Ubers and other on-demand operators pay millions in levies
The interim figure gives the government a better idea of how long the levy will be collected, with a Department of Transport spokeswoman saying it was on track to be completed within four years.
The levy was met with fierce opposition from all transport operators but the spokeswoman said the vast majority of on-demand operators were complying.
“The Department of Transport is currently working with the very small number of small booking services (less than 5 per cent) who are yet to submit levy returns for the June quarter,” she said.
Small charter vehicle operator Mark Ward said the levy had forced some operators out of the market.
“It’s definitely a burden and there has been a few people exit the industry in the past three months,” he said.
“That’s really the straw that’s broken the camel’s back.
“It has been difficult to manage in terms of not killing our business and setting expectations with our customers in terms of what’s going on in the marketplace as well.”
Mr Ward said personally he was forced to increase his fare prices to combat the thousands of dollars of estimated lost revenue, and he had lost some customers because of it.
However he said many customers had showed support and loyalty, which was affirmation of the personalised service they provided.
Transport Minister Rita Saffioti said given the magnitude of the reform, the transition had been relatively smooth.
“Of course, change is always difficult for some but overall the reform is on track,” she said.
“Almost 800 booking services and 18,000 vehicles are now authorised to undertake on-demand transport work across WA. The vast majority of booking services are small operators with between one and five vehicles on their books.

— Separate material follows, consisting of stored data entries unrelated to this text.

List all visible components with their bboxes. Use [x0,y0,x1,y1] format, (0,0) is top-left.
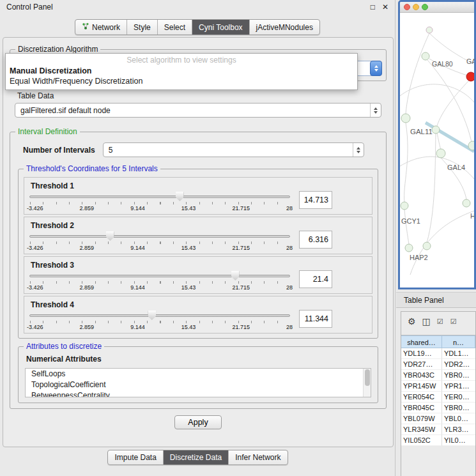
table-row[interactable]: YBR043CYBR0… [401,370,475,381]
close-window-icon[interactable]: ✕ [382,3,388,12]
number-of-intervals-value: 5 [109,146,113,155]
network-view-window[interactable]: GAL80 GA GAL11 GAL4 GCY1 H HAP2 [398,0,476,289]
tab-discretize-data[interactable]: Discretize Data [163,450,228,464]
table-cell[interactable]: YER0… [442,392,475,403]
table-cell[interactable]: YBL079W [401,413,442,424]
float-window-icon[interactable]: □ [371,3,375,12]
selected-node-red[interactable] [466,72,474,81]
select-none-checkbox-icon[interactable]: ☑ [450,318,457,326]
select-all-checkbox-icon[interactable]: ☑ [437,318,444,326]
threshold-3-value-input[interactable] [299,270,332,288]
network-node[interactable] [405,244,413,252]
table-cell[interactable]: YDL1… [442,348,475,359]
threshold-1-value-input[interactable] [299,191,332,209]
threshold-3-slider[interactable]: -3.4262.8599.14415.4321.71528 [29,270,290,292]
network-node[interactable] [426,27,433,33]
table-cell[interactable]: YER054C [401,392,442,403]
scrollbar-thumb[interactable] [365,369,370,386]
scale-label: 2.859 [80,284,95,291]
tab-cyni-label: Cyni Toolbox [199,23,242,32]
table-cell[interactable]: YBR0… [442,403,475,413]
table-row[interactable]: YDR27…YDR2… [401,359,475,370]
dropdown-option-equal-width-frequency[interactable]: Equal Width/Frequency Discretization [6,76,357,86]
threshold-2-slider[interactable]: -3.4262.8599.14415.4321.71528 [29,231,290,252]
network-node[interactable] [432,126,440,134]
table-cell[interactable]: YDR2… [442,359,475,370]
slider-thumb[interactable] [176,192,184,201]
network-node[interactable] [401,114,410,123]
list-item[interactable]: TopologicalCoefficient [26,380,371,390]
columns-icon[interactable]: ◫ [422,316,431,326]
threshold-1-slider[interactable]: -3.4262.8599.14415.4321.71528 [29,191,290,213]
table-cell[interactable]: YLR345W [401,424,442,435]
tab-select[interactable]: Select [157,20,192,35]
combobox-stepper-icon[interactable] [370,61,382,76]
zoom-traffic-light-icon[interactable] [422,4,428,10]
network-node[interactable] [422,52,429,60]
minimize-traffic-light-icon[interactable] [413,4,419,10]
node-label: H [470,212,474,220]
tab-infer-network[interactable]: Infer Network [228,450,287,464]
slider-thumb[interactable] [148,311,156,320]
scale-label: 21.715 [232,324,250,330]
threshold-4-value-input[interactable] [299,310,332,328]
table-cell[interactable]: YDR27… [401,359,442,370]
column-header-name[interactable]: n… [442,335,475,348]
table-panel-header[interactable]: Table Panel [396,292,476,308]
combobox-stepper-icon[interactable] [353,143,364,157]
table-header-row: shared… n… [401,335,475,348]
list-scrollbar[interactable] [363,369,371,397]
table-cell[interactable]: YBL0… [442,413,475,424]
table-cell[interactable]: YPR1… [442,381,475,392]
control-panel-window: Control Panel □ ✕ Network Style Select C… [0,0,395,476]
column-header-shared-name[interactable]: shared… [401,335,442,348]
scale-label: 21.715 [232,284,250,291]
table-cell[interactable]: YLR3… [442,424,475,435]
slider-ticks [30,202,290,204]
table-row[interactable]: YDL19…YDL1… [401,348,475,359]
threshold-4-slider[interactable]: -3.4262.8599.14415.4321.71528 [29,310,290,332]
table-row[interactable]: YBR045CYBR0… [401,403,475,413]
list-item[interactable]: BetweennessCentrality [26,390,371,397]
tab-jactivemodules[interactable]: jActiveMNodules [249,20,319,35]
network-canvas[interactable]: GAL80 GA GAL11 GAL4 GCY1 H HAP2 [400,13,474,288]
control-panel-tabbar: Network Style Select Cyni Toolbox jActiv… [75,19,320,35]
table-cell[interactable]: YIL052C [401,435,442,446]
apply-button[interactable]: Apply [174,415,221,429]
scale-label: 15.43 [181,284,196,291]
slider-thumb[interactable] [106,231,114,241]
dropdown-option-manual-discretization[interactable]: Manual Discretization [6,66,357,76]
table-data-combobox[interactable]: galFiltered.sif default node [15,103,381,118]
close-traffic-light-icon[interactable] [404,4,410,10]
network-node[interactable] [401,202,408,210]
slider-thumb[interactable] [231,271,240,280]
scale-label: 28 [286,324,293,330]
table-row[interactable]: YLR345WYLR3… [401,424,475,435]
table-cell[interactable]: YBR045C [401,403,442,413]
network-node[interactable] [436,149,445,158]
table-cell[interactable]: YIL0… [442,435,475,446]
number-of-intervals-label: Number of Intervals [23,146,95,155]
table-cell[interactable]: YBR0… [442,370,475,381]
network-node[interactable] [423,242,431,250]
table-cell[interactable]: YDL19… [401,348,442,359]
table-row[interactable]: YPR145WYPR1… [401,381,475,392]
threshold-2-value-input[interactable] [299,231,332,249]
table-row[interactable]: YIL052CYIL0… [401,435,475,446]
tab-style[interactable]: Style [127,20,157,35]
network-node[interactable] [463,199,470,207]
number-of-intervals-combobox[interactable]: 5 [103,142,364,157]
tab-cyni-toolbox[interactable]: Cyni Toolbox [192,20,249,35]
slider-scale: -3.4262.8599.14415.4321.71528 [27,284,293,291]
slider-ticks [30,321,290,323]
gear-icon[interactable]: ⚙ [408,316,416,326]
table-row[interactable]: YBL079WYBL0… [401,413,475,424]
list-item[interactable]: SelfLoops [26,369,371,380]
network-node[interactable] [468,141,474,150]
tab-network[interactable]: Network [75,20,127,35]
table-cell[interactable]: YPR145W [401,381,442,392]
table-cell[interactable]: YBR043C [401,370,442,381]
table-row[interactable]: YER054CYER0… [401,392,475,403]
combobox-stepper-icon[interactable] [370,104,381,117]
tab-impute-data[interactable]: Impute Data [108,450,162,464]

“There are a number of conditions on the temporary levy that make it easier for small charter styles of service, including a maximum levy of $10 on all metropolitan taxi or charter fares, and exemption available to operators who solely provide special event services, such as weddings or school balls.”
Alongside the levy, the government introduced other reforms including a requirement for Uber and Ola drivers to place a sticker in their rear window notifying passengers who the car is operating under.
An Uber spokeswoman said the total levy collected to date highlighted the popularity of on-demand transport in WA.
“Uber commends the government for introducing new regulations which formally recognise ridesharing as a vital part of the transport mix in WA,” she said.
“We will continue working collaboratively with the Government to bring new transport innovations to WA that will make it easier for people to move around their communities well into the future.”
Hamish Hastie is WAtoday’s business reporter.